Embrasser des tabous
Par : Marie-Claude Lessard
André Forcier est un cinéaste à part. Il n’aborde pas les tabous de la société comme les autres. Il se fout des conventions et de la satisfaction des journalistes. Il fait du cinéma pour la poésie, pour critiquer et pour révolutionner le médium. Il faut absolument avoir ces balises en tête avant de visionner sa nouvelle oeuvre, Embrasse-moi comme tu m’aimes, à l’affiche depuis le 16 septembre, pour apprécier cette proposition délirante, folle et complètement jouissive.

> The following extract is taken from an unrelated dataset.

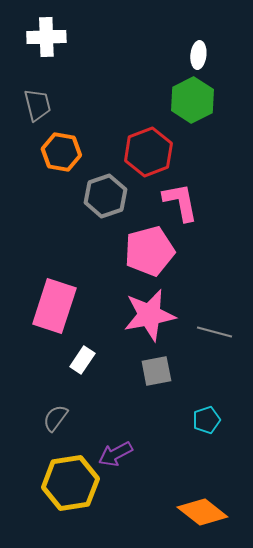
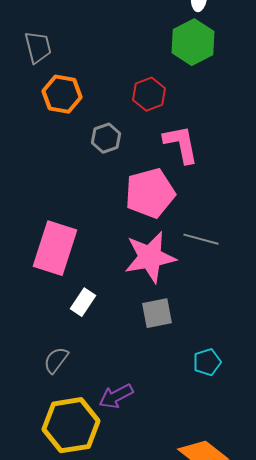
red hexagon: (148, 152) -> (149, 94), size x0.7
gray hexagon: (105, 196) -> (106, 138), size x0.7
gray line: (214, 332) -> (201, 239), moved

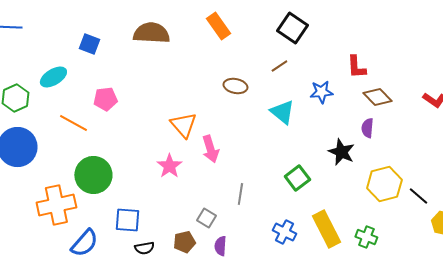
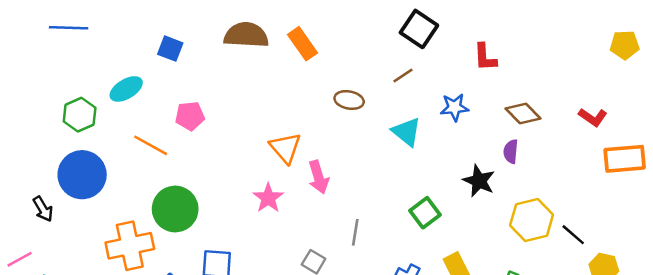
orange rectangle: (218, 26) -> (303, 44), moved
red L-shape: (356, 67) -> (485, 57), moved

1940. L’Europe est en guerre. Pierre Sauvageau (extrêmement solide Émile Schneider), jeune Québécois de 22 ans, souhaite s’enrôler, mais l’infirmité de sa sœur jumelle, Berthe (ahurissante et sublime Juliette Gosselin), lui en empêche puisque leur mère (pétillante Céline Bonnier), chapelière, n’a plus la force de s’occuper de sa fille sur une base régulière. Comme Pierre est le seul homme dans sa vie, Berthe s’amourache de son frère, tellement qu’elle hante les fantasmes de ce dernier qui, bien qu’il éprouve des sentiments pour la frondeuse Marguerite (rafraîchissante Mylène Mackay), est incapable de l’embrasser et exprimer librement son amour. Autour de Pierre et Berthe gravitent des personnages tout aussi forts et émouvants illustrant diverses facettes des sentiments amoureux : l’idéaliste Ollier (Luca Asselin), le meilleur ami de Pierre, Elphège Allard (Réal Bossé, qui livre la prestation la plus bouleversante (ça sent le Gala du cinéma québécois!)), Réal (puissant Antoine Bertrand) et Narcisse (méconnaissable Roy Dupuis).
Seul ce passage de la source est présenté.